At the time of the trial Escobedo v. Illinois, 378 U.S. 478, 84 S.Ct. 1758, 12 L.Ed.2d 977 (1964) had not been decided. It is probable that if it had been decided at the time of defendant's trial appropriate objections would have been made. Under these circumstances we believe that the failure to object to the testimony of the police officers did not constitute a waiver of defendant's constitutional rights.

We express no opinion as to whether a failure to object would constitute a waiver in a case tried after Escobedo v. Illinois, supra.

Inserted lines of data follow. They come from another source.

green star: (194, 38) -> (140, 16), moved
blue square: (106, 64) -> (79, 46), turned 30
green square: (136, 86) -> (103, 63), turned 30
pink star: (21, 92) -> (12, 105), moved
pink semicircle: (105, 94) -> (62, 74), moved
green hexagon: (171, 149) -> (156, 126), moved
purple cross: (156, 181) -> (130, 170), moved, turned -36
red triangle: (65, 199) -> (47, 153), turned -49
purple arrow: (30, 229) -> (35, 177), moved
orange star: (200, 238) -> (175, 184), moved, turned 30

The fact that the present case was tried prior to the decision in Escobedo v. Illinois, supra, does not present a question of the retroactive effect of the Escobedo case because it is our view that a newly pronounced principle of constitutional law is operative with respect to all cases being tried or upon direct appeal in the courts of this state at the time of the pronouncement. See People v. Stewart, 43 Cal.Rptr. 201, 400 P.2d 97 (1965). It is not necessary to decide whether the principle in Escobedo is to be given effect in cases where a judgment of conviction together with final disposition on direct appeal...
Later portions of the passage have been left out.